つまり彼女は拉致された日本人を救おうとはせず、それどころか党を挙げて北朝鮮を擁護し続けていたのだ。それだけでも売国奴と呼ぶにふさわしいが、土井氏にはもうひとつ重大な疑惑がある。

 ヨーロッパで拉致された石岡亨さんが、決死の思いで家族に当てた手紙が、1988年9月、ポーランド経由で日本に届いた。これは奇跡のような出来事である。
もし手紙を書いたことが当局に漏れれば命は危ない。その手紙を日本まで届けた人物たちも同様である。しかし手紙は彼のために命を懸けた者たちの手によって、日本にわたってきた。

 手紙は同じく北朝鮮に拉致された有本恵子さんのご両親のもとに届けられた。実は有本恵子さんは北朝鮮で石岡さんと結婚してこどももいた。

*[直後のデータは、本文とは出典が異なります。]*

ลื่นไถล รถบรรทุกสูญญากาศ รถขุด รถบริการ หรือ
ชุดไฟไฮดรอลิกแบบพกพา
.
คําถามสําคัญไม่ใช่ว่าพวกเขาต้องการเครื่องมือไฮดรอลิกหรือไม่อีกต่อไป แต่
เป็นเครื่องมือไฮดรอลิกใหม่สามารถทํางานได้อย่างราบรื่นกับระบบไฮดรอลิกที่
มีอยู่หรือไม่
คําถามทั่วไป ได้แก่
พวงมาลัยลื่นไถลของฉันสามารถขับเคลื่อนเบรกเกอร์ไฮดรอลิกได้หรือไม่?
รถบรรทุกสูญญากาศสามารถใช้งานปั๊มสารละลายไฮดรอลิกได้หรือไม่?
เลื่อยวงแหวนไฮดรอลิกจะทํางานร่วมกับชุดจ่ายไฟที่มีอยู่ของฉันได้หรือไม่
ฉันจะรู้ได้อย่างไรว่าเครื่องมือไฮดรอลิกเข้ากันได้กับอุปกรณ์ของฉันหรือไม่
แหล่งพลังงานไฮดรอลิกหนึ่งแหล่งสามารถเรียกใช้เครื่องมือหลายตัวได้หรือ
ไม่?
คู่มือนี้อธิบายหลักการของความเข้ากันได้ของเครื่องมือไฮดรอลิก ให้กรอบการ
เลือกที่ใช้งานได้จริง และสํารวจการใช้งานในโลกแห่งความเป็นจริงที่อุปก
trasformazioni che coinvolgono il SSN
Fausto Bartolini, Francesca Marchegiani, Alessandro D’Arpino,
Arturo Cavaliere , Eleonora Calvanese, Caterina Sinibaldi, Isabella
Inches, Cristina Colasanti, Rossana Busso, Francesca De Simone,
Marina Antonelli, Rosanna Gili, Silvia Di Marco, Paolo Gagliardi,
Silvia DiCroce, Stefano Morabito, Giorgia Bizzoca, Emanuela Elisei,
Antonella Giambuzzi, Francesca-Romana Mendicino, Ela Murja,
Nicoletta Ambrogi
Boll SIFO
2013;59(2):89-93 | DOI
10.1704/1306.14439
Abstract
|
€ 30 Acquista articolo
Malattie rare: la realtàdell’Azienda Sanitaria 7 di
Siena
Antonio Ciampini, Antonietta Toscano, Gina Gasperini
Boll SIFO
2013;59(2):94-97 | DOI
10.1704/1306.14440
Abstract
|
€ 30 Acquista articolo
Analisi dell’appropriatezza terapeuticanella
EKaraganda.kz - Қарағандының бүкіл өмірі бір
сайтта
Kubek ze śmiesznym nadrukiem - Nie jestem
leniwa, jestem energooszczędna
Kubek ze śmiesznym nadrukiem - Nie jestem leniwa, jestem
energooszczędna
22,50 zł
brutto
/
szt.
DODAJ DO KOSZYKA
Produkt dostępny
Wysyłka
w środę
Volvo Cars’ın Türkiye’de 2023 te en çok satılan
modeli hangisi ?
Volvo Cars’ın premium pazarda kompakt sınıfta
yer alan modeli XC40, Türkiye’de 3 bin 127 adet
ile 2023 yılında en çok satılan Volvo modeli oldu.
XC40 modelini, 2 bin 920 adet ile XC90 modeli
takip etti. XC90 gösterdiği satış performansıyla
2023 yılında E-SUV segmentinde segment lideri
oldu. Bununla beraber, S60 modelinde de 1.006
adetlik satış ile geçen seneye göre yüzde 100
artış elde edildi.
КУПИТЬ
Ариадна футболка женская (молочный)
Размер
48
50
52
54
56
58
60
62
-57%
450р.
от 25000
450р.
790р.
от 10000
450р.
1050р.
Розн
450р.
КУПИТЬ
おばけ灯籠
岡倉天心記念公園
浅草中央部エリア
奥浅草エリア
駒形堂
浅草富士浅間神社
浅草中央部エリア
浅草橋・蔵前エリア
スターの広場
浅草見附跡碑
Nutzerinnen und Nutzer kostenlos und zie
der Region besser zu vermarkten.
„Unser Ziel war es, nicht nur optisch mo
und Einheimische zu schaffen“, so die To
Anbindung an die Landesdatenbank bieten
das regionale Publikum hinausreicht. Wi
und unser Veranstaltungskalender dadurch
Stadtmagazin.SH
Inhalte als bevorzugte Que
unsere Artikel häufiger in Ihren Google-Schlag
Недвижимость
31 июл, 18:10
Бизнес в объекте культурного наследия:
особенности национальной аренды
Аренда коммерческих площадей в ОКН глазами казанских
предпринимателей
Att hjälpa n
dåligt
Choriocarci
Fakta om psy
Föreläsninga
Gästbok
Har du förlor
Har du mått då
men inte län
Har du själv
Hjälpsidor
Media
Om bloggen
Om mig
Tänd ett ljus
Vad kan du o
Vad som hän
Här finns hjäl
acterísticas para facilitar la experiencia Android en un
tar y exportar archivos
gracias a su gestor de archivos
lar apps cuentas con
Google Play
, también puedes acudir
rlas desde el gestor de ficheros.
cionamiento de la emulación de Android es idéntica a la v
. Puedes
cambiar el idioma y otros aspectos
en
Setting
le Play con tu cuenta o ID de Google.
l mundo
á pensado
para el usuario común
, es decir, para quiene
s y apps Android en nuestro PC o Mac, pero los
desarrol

 有本さんのご両親は外務省に娘の救助を要請するが、当時は政府自民党も北朝鮮の拉致を公式には認めていなかったため、相手にされなかった。この頃の自民党の姿勢も万死に値すると思う。

 外務省に無視された有本さんご夫婦は藁をもすがる思いで、当時、北朝鮮にパイプがあると言われていた社会党にお願いしようと、同じ九月に国会のエレベーターの前で土井氏をつかまえ、彼女に手紙の存在を伝え、娘が北朝鮮に拉致されていることを訴えた。
しかし土井氏はまったく相手にしなかった。「拉致などない!」と断言していた彼女のことだから、これは当然の対応ではあるが、驚くべきことが後に明らかになる。